- Required work: Please repeat the entries below exactly as written, leaving out any images.

- Data section:
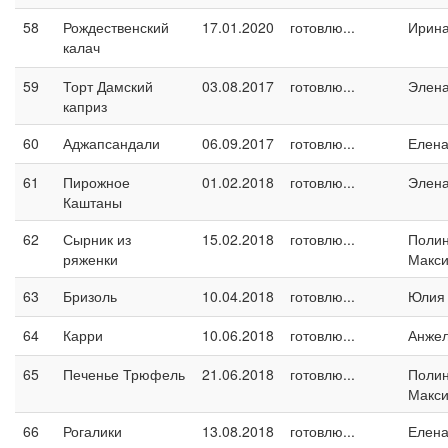
58
Рождественский
17.01.2020
готовлю...
Ирина
калач
59
Торт Дамский
03.08.2017
готовлю...
Элен
каприз
60
Аджапсандали
06.09.2017
готовлю...
Елен
61
Пирожное
01.02.2018
готовлю...
Элен
Каштаны
62
Сырник из
15.02.2018
готовлю...
Поли
ряженки
Макс
63
Бризоль
10.04.2018
готовлю...
Юлия
64
Карри
10.06.2018
готовлю...
Анжел
65
Печенье Трюфель
21.06.2018
готовлю...
Поли
Макс
66
Рогалики
13.08.2018
готовлю...
Елен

- Written solution:
58
Рождественский
17.01.2020
готовлю...
Ирина
калач
59
Торт Дамский
03.08.2017
готовлю...
Элен
каприз
60
Аджапсандали
06.09.2017
готовлю...
Елен
61
Пирожное
01.02.2018
готовлю...
Элен
Каштаны
62
Сырник из
15.02.2018
готовлю...
Поли
ряженки
Макс
63
Бризоль
10.04.2018
готовлю...
Юлия
64
Карри
10.06.2018
готовлю...
Анжел
65
Печенье Трюфель
21.06.2018
готовлю...
Поли
Макс
66
Рогалики
13.08.2018
готовлю...
Елен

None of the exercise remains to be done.